··· SUPPLIED RECORDS ···
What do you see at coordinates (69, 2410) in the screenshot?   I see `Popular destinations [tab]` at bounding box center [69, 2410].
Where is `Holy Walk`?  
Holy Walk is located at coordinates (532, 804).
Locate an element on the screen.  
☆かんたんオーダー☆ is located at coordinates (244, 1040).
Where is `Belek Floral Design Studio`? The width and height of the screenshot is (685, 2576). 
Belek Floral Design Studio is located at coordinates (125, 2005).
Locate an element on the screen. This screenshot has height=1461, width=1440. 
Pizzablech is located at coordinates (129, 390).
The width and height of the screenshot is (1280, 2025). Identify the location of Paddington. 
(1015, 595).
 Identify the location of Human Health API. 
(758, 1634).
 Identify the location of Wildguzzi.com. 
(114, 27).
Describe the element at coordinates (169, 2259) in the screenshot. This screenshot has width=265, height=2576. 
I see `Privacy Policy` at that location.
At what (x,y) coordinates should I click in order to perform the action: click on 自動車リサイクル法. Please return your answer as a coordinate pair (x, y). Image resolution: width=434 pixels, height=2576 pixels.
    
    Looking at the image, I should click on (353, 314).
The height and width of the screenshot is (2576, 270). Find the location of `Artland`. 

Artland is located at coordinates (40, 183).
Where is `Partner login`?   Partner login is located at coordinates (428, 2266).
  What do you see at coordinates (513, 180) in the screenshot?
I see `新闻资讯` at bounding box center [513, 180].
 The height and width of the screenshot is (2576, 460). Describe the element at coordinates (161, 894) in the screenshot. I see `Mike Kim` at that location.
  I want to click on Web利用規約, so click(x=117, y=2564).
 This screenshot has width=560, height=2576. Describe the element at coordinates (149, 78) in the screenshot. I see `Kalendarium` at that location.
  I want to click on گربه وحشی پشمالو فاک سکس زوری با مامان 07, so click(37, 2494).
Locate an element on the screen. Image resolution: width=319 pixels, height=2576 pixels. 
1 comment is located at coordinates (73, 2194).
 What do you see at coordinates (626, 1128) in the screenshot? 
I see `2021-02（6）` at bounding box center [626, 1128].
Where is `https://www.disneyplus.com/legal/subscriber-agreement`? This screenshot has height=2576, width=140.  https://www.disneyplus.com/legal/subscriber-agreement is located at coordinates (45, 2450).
···
EXERCISE BRIEF -
Print every line of the listing shown above, exactly.

COMPLETED TASK -
What do you see at coordinates (69, 2410) in the screenshot?   I see `Popular destinations [tab]` at bounding box center [69, 2410].
Where is `Holy Walk`?  
Holy Walk is located at coordinates (532, 804).
Locate an element on the screen.  
☆かんたんオーダー☆ is located at coordinates (244, 1040).
Where is `Belek Floral Design Studio`? The width and height of the screenshot is (685, 2576). 
Belek Floral Design Studio is located at coordinates (125, 2005).
Locate an element on the screen. This screenshot has height=1461, width=1440. 
Pizzablech is located at coordinates (129, 390).
The width and height of the screenshot is (1280, 2025). Identify the location of Paddington. 
(1015, 595).
 Identify the location of Human Health API. 
(758, 1634).
 Identify the location of Wildguzzi.com. 
(114, 27).
Describe the element at coordinates (169, 2259) in the screenshot. This screenshot has width=265, height=2576. 
I see `Privacy Policy` at that location.
At what (x,y) coordinates should I click in order to perform the action: click on 自動車リサイクル法. Please return your answer as a coordinate pair (x, y). Image resolution: width=434 pixels, height=2576 pixels.
    
    Looking at the image, I should click on (353, 314).
The height and width of the screenshot is (2576, 270). Find the location of `Artland`. 

Artland is located at coordinates (40, 183).
Where is `Partner login`?   Partner login is located at coordinates (428, 2266).
  What do you see at coordinates (513, 180) in the screenshot?
I see `新闻资讯` at bounding box center [513, 180].
 The height and width of the screenshot is (2576, 460). Describe the element at coordinates (161, 894) in the screenshot. I see `Mike Kim` at that location.
  I want to click on Web利用規約, so click(x=117, y=2564).
 This screenshot has width=560, height=2576. Describe the element at coordinates (149, 78) in the screenshot. I see `Kalendarium` at that location.
  I want to click on گربه وحشی پشمالو فاک سکس زوری با مامان 07, so click(37, 2494).
Locate an element on the screen. Image resolution: width=319 pixels, height=2576 pixels. 
1 comment is located at coordinates (73, 2194).
 What do you see at coordinates (626, 1128) in the screenshot? 
I see `2021-02（6）` at bounding box center [626, 1128].
Where is `https://www.disneyplus.com/legal/subscriber-agreement`? This screenshot has height=2576, width=140.  https://www.disneyplus.com/legal/subscriber-agreement is located at coordinates (45, 2450).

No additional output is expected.